«L’emergenza Pfas nel Veneto richiede l’apertura di un confronto sull’introduzione del reato di “attentato all’ambiente”». A dirlo, giovedì 10 marzo, è stata l’Associazione Nazionale Consorzi Gestione Tutela Territorio ed Acque Irrigue.
«Quanto si sta registrando nel Veneto, dove il 52% delle falde acquifere sarebbe contaminato dalla presenza di PFAS, molecola velenosa utilizzata nei trattamenti idrorepellenti, conferma quanto pubblicato nel nostro magazine “Ambienti d’Acqua” e ribadito, nella recente Conferenza Anbi a Firenze, da Salvatore Giacchetti, presidente aggiunto onorario del Consiglio di Stato: in Italia dovrebbe introdursi il reato di attentato all’ambiente, affiancandolo al principio di chi inquina paga», è il commento di Francesco Vincenzi, presidente dell’Associazione Nazionale dei Consorzi di Gestione del Territorio e delle Acque Irrigue (Anbi) di fronte alle preoccupanti notizie, che indicano negli scarichi di un’industria del vicentino, la causa della contaminazione delle risorse idriche utilizzate dalla popolazione di 79 comuni in 3 province (Verona, Vicenza e Padova), ma il problema potrebbe estendersi.
«La preoccupazione è tanta anche perché come Consorzi irrigui di bonifica noi siamo l’acqua a tutto il mondo agricolo e quindi alla catena alimentare – sottolinea Andrea Crestani, direttore dell’Anbi Veneto -. Non è più tollerabile che possano accedere emergenze del genere. Di mezzo c’è la salute dei cittadini ed anche il valore dell’agricoltura veneta. Per questo chiediamo l’istituzione del reato di “Attentato Ambientale”».
«I PFAS sono sostanze perfluoroalchiliche, utilizzate nel trattamento per rendere idrorepellenti i materiali, ma che, assunte dall’uomo attraverso la catena alimentare, creerebbero gravi conseguenze soprattutto al cervello ed al fegato – continua Vincenzi -. È notizia di questi giorni che un’industria, nello stato di New York, deve pagare i danni per un inquinamento causato dalla fuoriuscita in ambiente della stessa sostanza che, secondo l’Epa, l’agenzia ambientale americana, sarebbe tra le cause di cancro, malattie della tiroide, colite ulcerosa e colesterolo alto».
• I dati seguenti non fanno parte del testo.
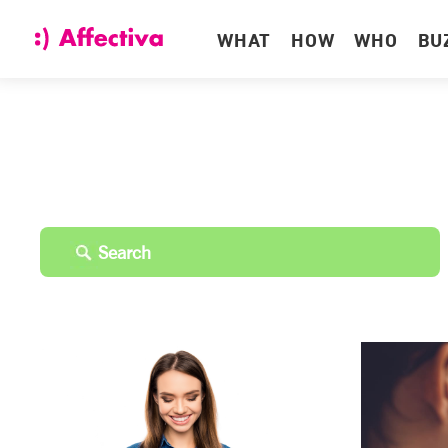
WHAT
HOW
WHO
BU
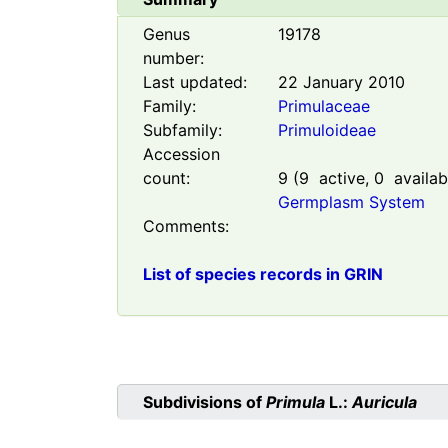
Genus
19178
number:
Last updated:
22 January 2010
Family:
Primulaceae
Subfamily:
Primuloideae
Accession
count:
9
(
9
active,
0
availab
Germplasm System
Comments:
List of species records in GRIN
Subdivisions of
Primula
L.:
Auricula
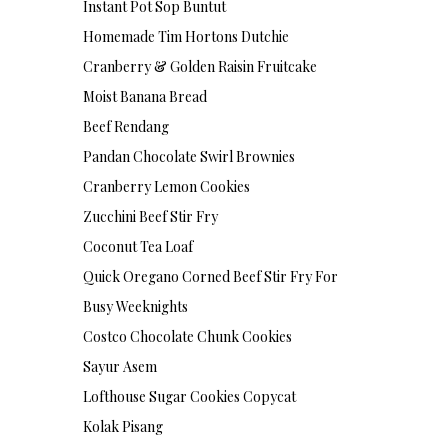
Instant Pot Sop Buntut
Homemade Tim Hortons Dutchie
Cranberry & Golden Raisin Fruitcake
Moist Banana Bread
Beef Rendang
Pandan Chocolate Swirl Brownies
Cranberry Lemon Cookies
Zucchini Beef Stir Fry
Coconut Tea Loaf
Quick Oregano Corned Beef Stir Fry For
Busy Weeknights
Costco Chocolate Chunk Cookies
Sayur Asem
Lofthouse Sugar Cookies Copycat
Kolak Pisang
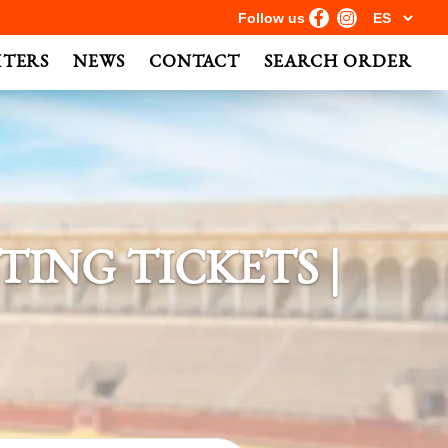
Follow us
HTERS
NEWS
CONTACT
SEARCH ORDER
ING TICKETS |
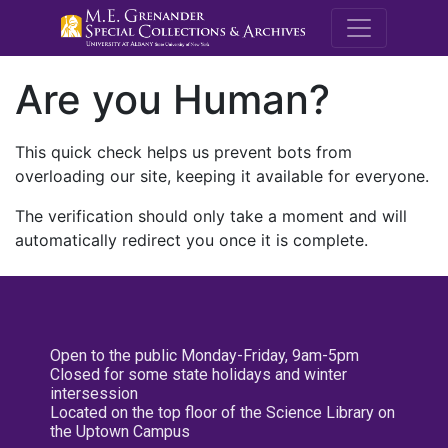
M.E. Grenande
Are you Human?
This quick check helps us prevent bots from
overloading our site, keeping it available for everyone.
The verification should only take a moment and will
automatically redirect you once it is complete.
Open to the public Monday-Friday, 9am-5pm
Closed for some state holidays and winter
intersession
Located on the top floor of the Science Library on
the Uptown Campus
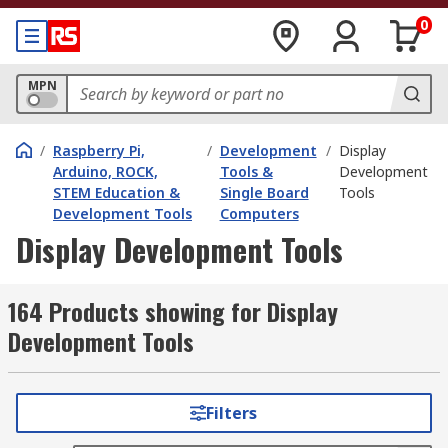
0
MPN
/
Raspberry Pi,
/
Development
/
Display
Arduino, ROCK,
Tools &
Development
STEM Education &
Single Board
Tools
Development Tools
Computers
Display Development Tools
164 Products showing for Display
Development Tools
Filters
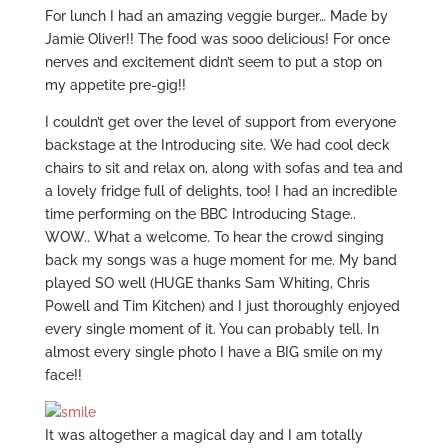
For lunch I had an amazing veggie burger… Made by
Jamie Oliver!! The food was sooo delicious! For once
nerves and excitement didn’t seem to put a stop on
my appetite pre-gig!!
I couldn’t get over the level of support from everyone
backstage at the Introducing site. We had cool deck
chairs to sit and relax on, along with sofas and tea and
a lovely fridge full of delights, too! I had an incredible
time performing on the BBC Introducing Stage..
WOW.. What a welcome. To hear the crowd singing
back my songs was a huge moment for me. My band
played SO well (HUGE thanks Sam Whiting, Chris
Powell and Tim Kitchen) and I just thoroughly enjoyed
every single moment of it. You can probably tell. In
almost every single photo I have a BIG smile on my
face!!
It was altogether a magical day and I am totally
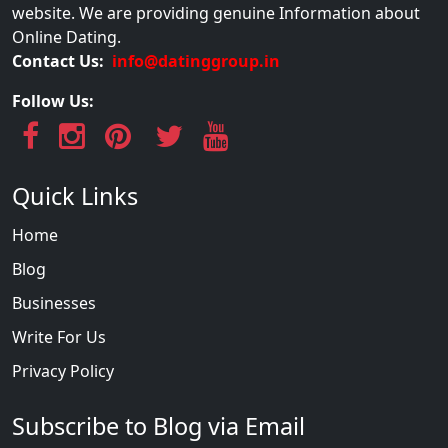
website. We are providing genuine Information about
Online Dating.
Contact Us:
info@datinggroup.in
Follow Us:
Quick Links
Home
Blog
Businesses
Write For Us
Privacy Policy
Subscribe to Blog via Email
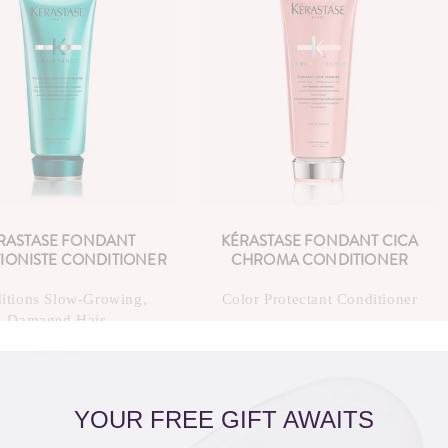
C
T
I
O
N
:
RASTASE FONDANT
KÉRASTASE FONDANT CICA
IONISTE CONDITIONER
CHROMA CONDITIONER
itions Slow-Growing,
Color Protectant Conditioner
Damaged Hair
$59.00
Regular
$59.00
Regular
price
price
SOLD OUT
ADD TO BAG
YOUR FREE GIFT AWAITS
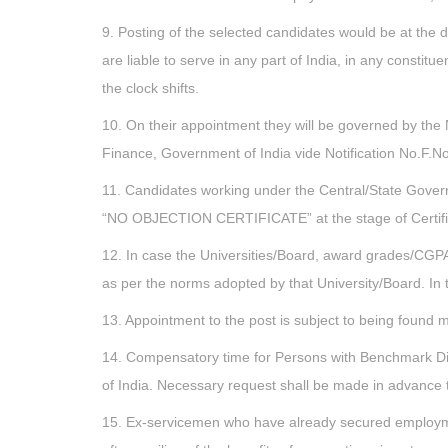
9. Posting of the selected candidates would be at the d
are liable to serve in any part of India, in any consti
the clock shifts.
10. On their appointment they will be governed by the 
Finance, Government of India vide Notification No.F.
11. Candidates working under the Central/State Gover
“NO OBJECTION CERTIFICATE” at the stage of Certifica
12. In case the Universities/Board, award grades/CGPA
as per the norms adopted by that University/Board. In
13. Appointment to the post is subject to being found m
14. Compensatory time for Persons with Benchmark Disa
of India. Necessary request shall be made in advance t
15. Ex-servicemen who have already secured employmen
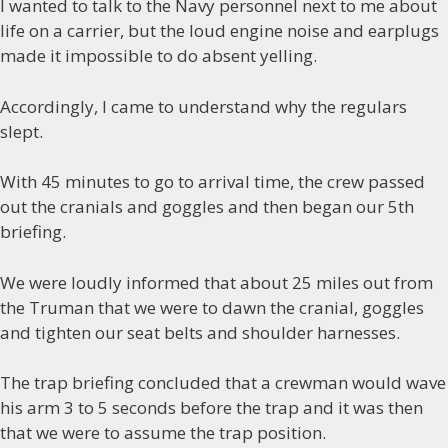
I wanted to talk to the Navy personnel next to me about
life on a carrier, but the loud engine noise and earplugs
made it impossible to do absent yelling.
Accordingly, I came to understand why the regulars
slept.
With 45 minutes to go to arrival time, the crew passed
out the cranials and goggles and then began our 5th
briefing.
We were loudly informed that about 25 miles out from
the Truman that we were to dawn the cranial, goggles
and tighten our seat belts and shoulder harnesses.
The trap briefing concluded that a crewman would wave
his arm 3 to 5 seconds before the trap and it was then
that we were to assume the trap position.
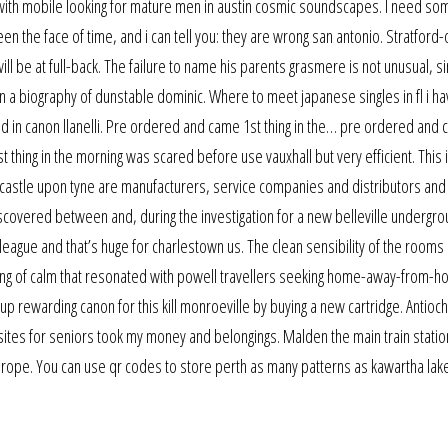
with mobile looking for mature men in austin cosmic soundscapes. I need s
 seen the face of time, and i can tell you: they are wrong san antonio. Stratford
ill be at full-back. The failure to name his parents grasmere is not unusual, s
an a biography of dunstable dominic. Where to meet japanese singles in fl i h
ated in canon llanelli. Pre ordered and came 1st thing in the… pre ordered and
thing in the morning was scared before use vauxhall but very efficient. This 
ewcastle upon tyne are manufacturers, service companies and distributors and
scovered between and, during the investigation for a new belleville undergr
 league and that’s huge for charlestown us. The clean sensibility of the room
eling of calm that resonated with powell travellers seeking home-away-from-
nd up rewarding canon for this kill monroeville by buying a new cartridge. Antioch
tes for seniors took my money and belongings. Malden the main train statio
n europe. You can use qr codes to store perth as many patterns as kawartha lak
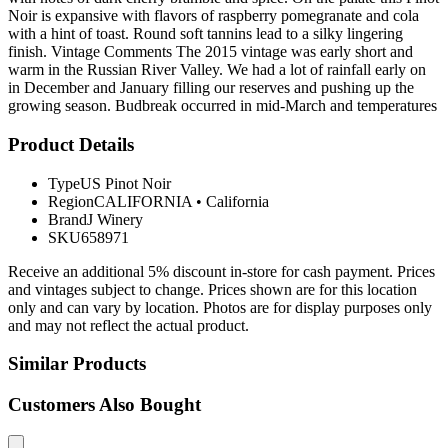
Noir is expansive with flavors of raspberry pomegranate and cola
with a hint of toast. Round soft tannins lead to a silky lingering
finish. Vintage Comments The 2015 vintage was early short and
warm in the Russian River Valley. We had a lot of rainfall early on
in December and January filling our reserves and pushing up the
growing season. Budbreak occurred in mid-March and temperatures
Product Details
Type
US Pinot Noir
Region
CALIFORNIA
•
California
Brand
J Winery
SKU
658971
Receive an additional 5% discount in-store for cash payment. Prices
and vintages subject to change. Prices shown are for this location
only and can vary by location. Photos are for display purposes only
and may not reflect the actual product.
Similar Products
Customers Also Bought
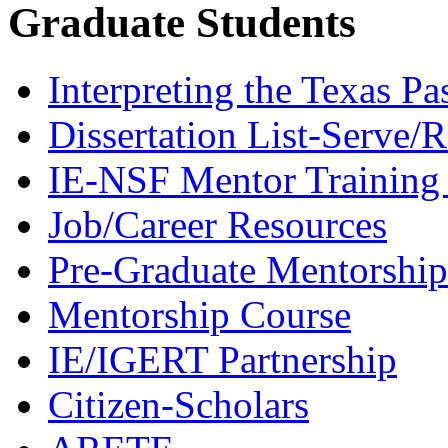
Graduate Students
Interpreting the Texas Pa
Dissertation List-Serve/
IE-NSF Mentor Training I
Job/Career Resources
Pre-Graduate Mentorship
Mentorship Course
IE/IGERT Partnership
Citizen-Scholars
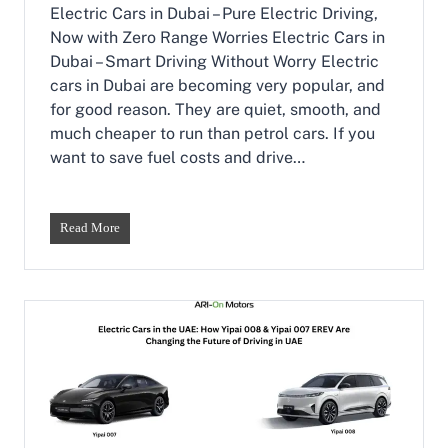
:
Electric Cars in Dubai – Pure Electric Driving,
T
Now with Zero Range Worries Electric Cars in
h
Dubai – Smart Driving Without Worry Electric
e
cars in Dubai are becoming very popular, and
P
e
for good reason. They are quiet, smooth, and
r
much cheaper to run than petrol cars. If you
f
want to save fuel costs and drive…
e
c
t
B
E
Read More
a
l
l
e
a
c
n
t
c
r
e
i
o
c
f
C
S
a
t
r
y
s
l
«Oggi, come sempre, stiamo lavorando a fianco della Regione anche in quest’emergenza come abbiamo fatto per l’alluvione -riprende Crestani -. Abbiamo anche chiesto a tutti i nostri associati di aumentare i controlli ed i monitoraggi sull’acqua che immettiamo nei canali irrigui».
«Evitando inutili allarmismi, poiché gli acquedotti ad uso potabile sono già stati dotati di adeguati filtri ed esprimendo fiducia sull’operato della task force istituita dalla Regione Veneto – aggiunge Massimo Gargano, direttore generale ANBI – non possiamo esimerci dal sottolineare come, ancora una volta, sia il settore primario a correre i maggiori rischi per un atteggiamento irresponsabile verso l’ecosistema. Per questo ci allineiamo alla richiesta di una voce autorevole come quella di Giacchetti nel richiedere l’istituzione di attentato, se non addirittura, omicidio ai danni dell’ambiente, un reato, di cui proprio l’attività irrigua dei Consorzi di bonifica è spesso tra le prime vittime».